The attorney general’s race, Jacobs said, “I don’t think is going to stir a lot of passion or intensity.”
The Greens’ fervor, however, has not diminished with time.
Gathering at Macalester’s student center on Thursday, longtime Greens traveled from as far away as Hawaii and Maine to strategize, learn media outreach tactics, public speaking and campaigning skills.
As students on campus milled around for summer classes and programming, the Greens carried on with convention duties, posting old campaign signs for Nader and Cobb outside a meeting room.
Fulton Hanson traveled nearly 100 miles from Pine County to attend this year’s meeting. That’s a long trek for the 71-year-old, an ardent environmentalist and antiwar activist who lives in a log house in the rural county.
“A big trip for me is 5 miles,” he said with a chuckle.
Traveling to St. Paul was important, though. Hanson wanted to make sure the Greens were crafting positions on the international conflicts that have erupted in Ukraine and the Gaza Strip. Also on his agenda of important issues is the corporatization of politics and his fierce opposition to genetically modified foods.
“I want to see if I can light a fire under the Greens,” he said.
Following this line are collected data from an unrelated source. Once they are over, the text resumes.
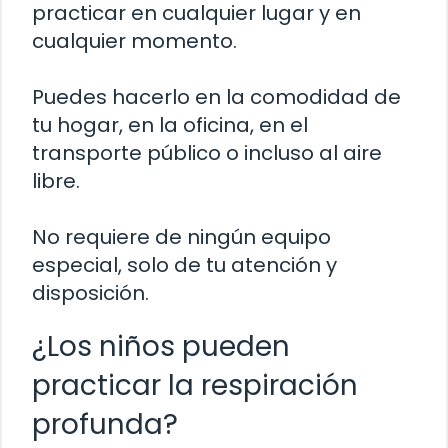
practicar en cualquier lugar y en
cualquier momento.
Puedes hacerlo en la comodidad de
tu hogar, en la oficina, en el
transporte público o incluso al aire
libre.
No requiere de ningún equipo
especial, solo de tu atención y
disposición.
¿Los niños pueden
practicar la respiración
profunda?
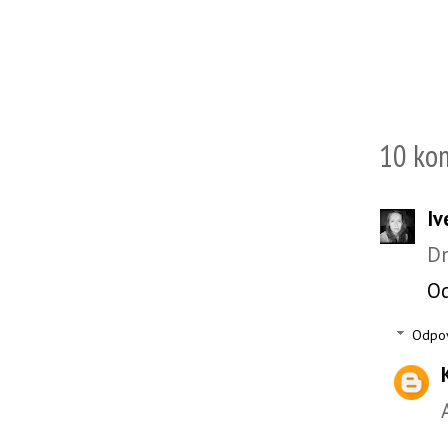
10 ko
Iv
Dn
O
Odpo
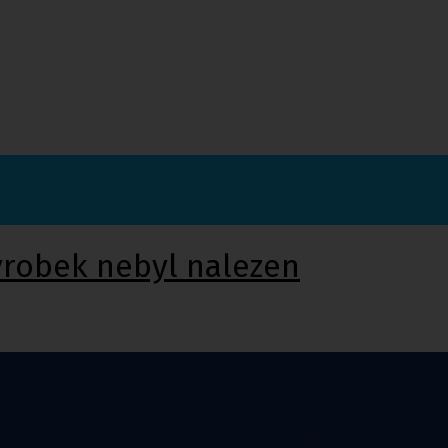
ýrobek nebyl nalezen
Kristine Osbakken, who is running for a seat in the Minnesota House representing Duluth, is keenly aware that getting elected to office is difficult without a large political machinery or major party status.
Osbakken, a former schoolteacher, canvassed her district over two weeks to get 600 signatures to qualify for the ballot. People were eager to support her candidacy because they are disillusioned with the current two-party system, she said.
Victory this fall would come if Dawkins secures enough votes for major party designation, Osbakken said. That would do away with the time-consuming task of gathering signatures to make a state’s ballot. Around the country, local Green Party affiliates have focused largely on securing ballot access and crafting political messages that will resonate with more voters.
“Andy Dawkins is doing such a good service,” she said. “If we can regain major party status again, or even minor party status, it allows us again to tap into the state funding. Now we have no status. … That put us at quite a disadvantage.”